Backblaze B2 has become a popular cost-effective online storage mechanism, and is typically less expensive than competing services such as Amazon S3.
This wiki describes how to take a large amount of data and back it up to both a local backup, such as an external hard drive or NAS, and a Backblaze B2 account using the CLI on Linux.
The first step is to create a Backblaze account, and sign up for B2 storage. You will receive a B2 Account ID and a B2 Application Key from Backblaze. Next, from Backblaze’s website, create a B2 bucket. The name for the bucket must be unique across all buckets by all Backblaze B2 users. Substitute this bucket name for the placeholder MY-B2-BUCKET-NAME in this wiki. (Backblaze B2 buckets only allow alphanumeric characters and hyphens.)
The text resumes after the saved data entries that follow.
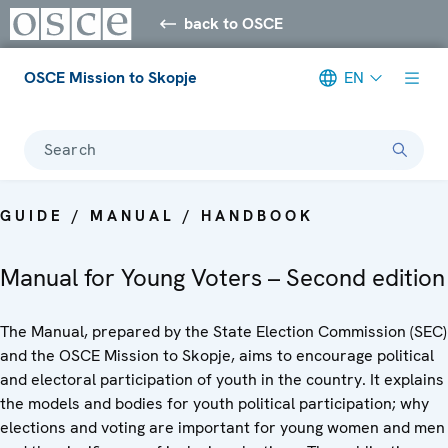
back to OSCE
OSCE Mission to Skopje
EN
Search
GUIDE / MANUAL / HANDBOOK
Manual for Young Voters – Second edition
The Manual, prepared by the State Election Commission (SEC)
and the OSCE Mission to Skopje, aims to encourage political
and electoral participation of youth in the country. It explains
the models and bodies for youth political participation; why
elections and voting are important for young women and men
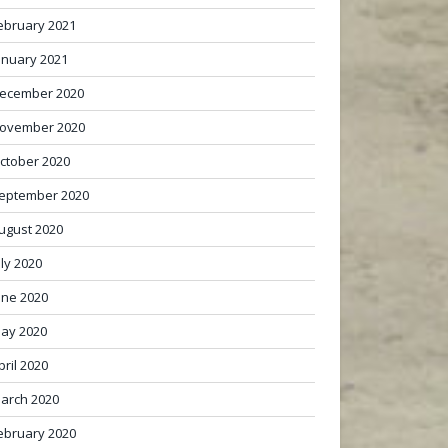
ebruary 2021
anuary 2021
ecember 2020
ovember 2020
ctober 2020
eptember 2020
ugust 2020
uly 2020
une 2020
ay 2020
pril 2020
arch 2020
ebruary 2020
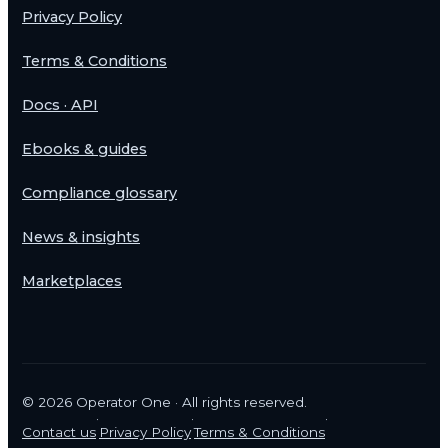
Privacy Policy
Terms & Conditions
Docs · API
Ebooks & guides
Compliance glossary
News & insights
Marketplaces
©
2026
Operator One · All rights reserved.
·
·
·
Contact us
Privacy Policy
Terms & Conditions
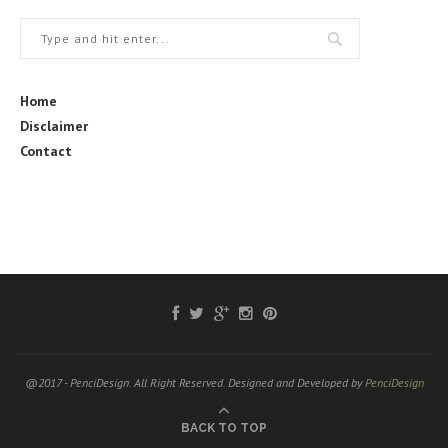
Home
Disclaimer
Contact
@2017 - PenciDesign. All Right Reserved. Designed and Developed by
PenciDesign
BACK TO TOP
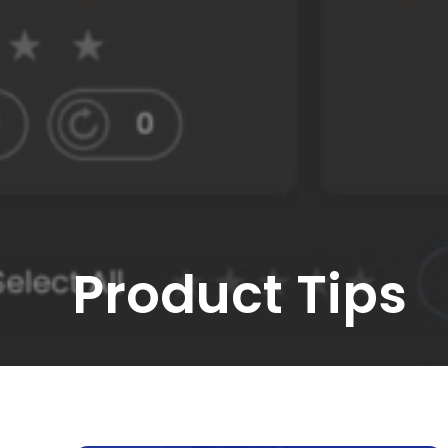
Product Tips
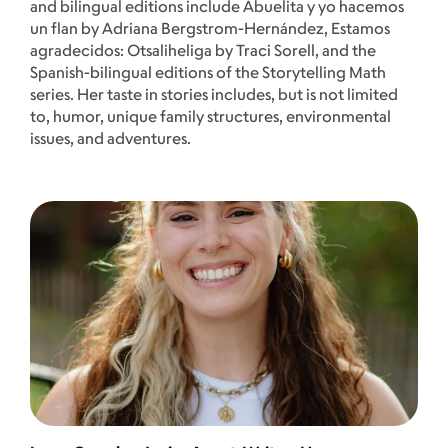
and bilingual editions include Abuelita y yo hacemos
un flan by Adriana Bergstrom-Hernández, Estamos
agradecidos: Otsaliheliga by Traci Sorell, and the
Spanish-bilingual editions of the Storytelling Math
series. Her taste in stories includes, but is not limited
to, humor, unique family structures, environmental
issues, and adventures.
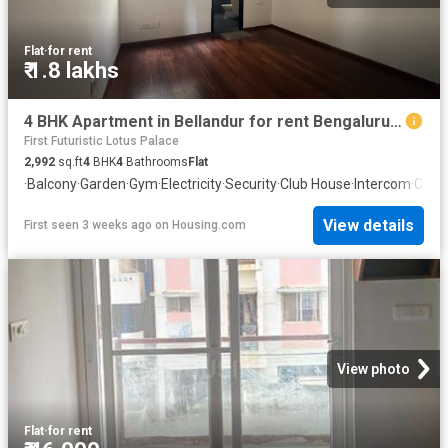
Flat
·
for rent
₹ 1.8 lakhs
4 BHK Apartment in Bellandur for rent Bengaluru. The reference number is 20667873
First Futuristic Lotus Palace
2,992
sq.ft
4
BHK
4
Bathrooms
Flat
·
Balcony
·
Garden
·
Gym
·
Electricity
·
Security
·
Club House
·
Intercom
·
Conc
View details
First seen 3 weeks ago
on
Housing.com
View photo
Flat
·
for rent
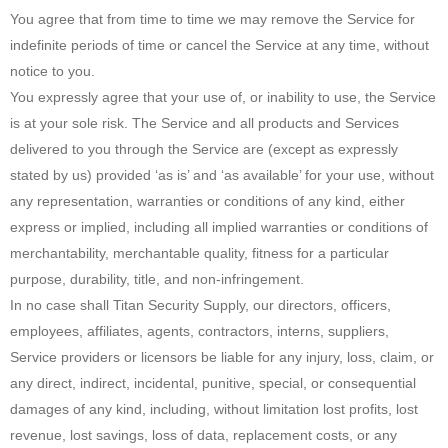
You agree that from time to time we may remove the Service for
indefinite periods of time or cancel the Service at any time, without
notice to you.
You expressly agree that your use of, or inability to use, the Service
is at your sole risk. The Service and all products and Services
delivered to you through the Service are (except as expressly
stated by us) provided ‘as is’ and ‘as available’ for your use, without
any representation, warranties or conditions of any kind, either
express or implied, including all implied warranties or conditions of
merchantability, merchantable quality, fitness for a particular
purpose, durability, title, and non-infringement.
In no case shall Titan Security Supply, our directors, officers,
employees, affiliates, agents, contractors, interns, suppliers,
Service providers or licensors be liable for any injury, loss, claim, or
any direct, indirect, incidental, punitive, special, or consequential
damages of any kind, including, without limitation lost profits, lost
revenue, lost savings, loss of data, replacement costs, or any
And last, if you’re going to be backing up more than the free amount of B2 storage (10 GB as of this writing), then on Backblaze’s website you will need to go to B2 Cloud Storage -> Caps and Alerts, and adjust the maximum daily storage cap. As of this writing (2018-Jun) the pricing for Backblaze B2 storage is $0.005/GB/month. Assuming 30 days/month, this amounts to $0.1667/TB/day, so a cap of $2 per day in storage cost allows for up to 12 TB.
The current download costs are $0.01/GB past 1 GB per day, so the download caps may also need to be adjusted when restoring data, for instance.
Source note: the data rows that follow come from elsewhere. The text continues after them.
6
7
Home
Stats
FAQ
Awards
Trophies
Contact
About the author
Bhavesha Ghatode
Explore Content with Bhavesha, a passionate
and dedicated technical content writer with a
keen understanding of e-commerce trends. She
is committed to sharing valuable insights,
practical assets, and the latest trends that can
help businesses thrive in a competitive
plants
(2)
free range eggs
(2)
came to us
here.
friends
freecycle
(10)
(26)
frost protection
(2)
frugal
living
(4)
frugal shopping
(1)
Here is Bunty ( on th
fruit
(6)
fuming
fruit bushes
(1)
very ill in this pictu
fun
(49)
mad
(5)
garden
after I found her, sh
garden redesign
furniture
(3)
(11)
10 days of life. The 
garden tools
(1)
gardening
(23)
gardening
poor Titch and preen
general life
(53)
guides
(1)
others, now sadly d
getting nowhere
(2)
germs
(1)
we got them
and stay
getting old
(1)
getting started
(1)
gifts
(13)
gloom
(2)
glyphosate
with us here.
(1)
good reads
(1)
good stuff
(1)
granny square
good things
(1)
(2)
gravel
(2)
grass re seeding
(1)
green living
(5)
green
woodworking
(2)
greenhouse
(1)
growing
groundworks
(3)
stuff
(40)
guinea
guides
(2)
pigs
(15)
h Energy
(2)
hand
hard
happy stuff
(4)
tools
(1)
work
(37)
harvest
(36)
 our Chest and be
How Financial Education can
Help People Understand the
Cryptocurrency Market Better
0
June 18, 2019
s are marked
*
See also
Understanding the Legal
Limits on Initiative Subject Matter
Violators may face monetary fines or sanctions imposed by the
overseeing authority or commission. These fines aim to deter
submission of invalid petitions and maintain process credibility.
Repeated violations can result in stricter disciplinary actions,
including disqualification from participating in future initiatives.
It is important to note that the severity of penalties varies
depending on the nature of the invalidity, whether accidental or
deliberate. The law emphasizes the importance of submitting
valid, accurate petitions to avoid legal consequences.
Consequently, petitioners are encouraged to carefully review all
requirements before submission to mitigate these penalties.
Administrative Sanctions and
Identify the directory to be backed up:
[root@mycomputer ~]# cd /path/to/my/data
[root@mycomputer data]# pwd
/path/to/my/data
Let’s see how much data is to be backed up:
[root@mycomputer data]# du -s -h
3.4T
(Your results will reflect the amount of data contained under your current directory, which is likely to be different than this sample amount.)
Setup local storage and repository
The first step will be to initialize the duplicacy backups at the directory to be backed up (repository in duplicacy terminology).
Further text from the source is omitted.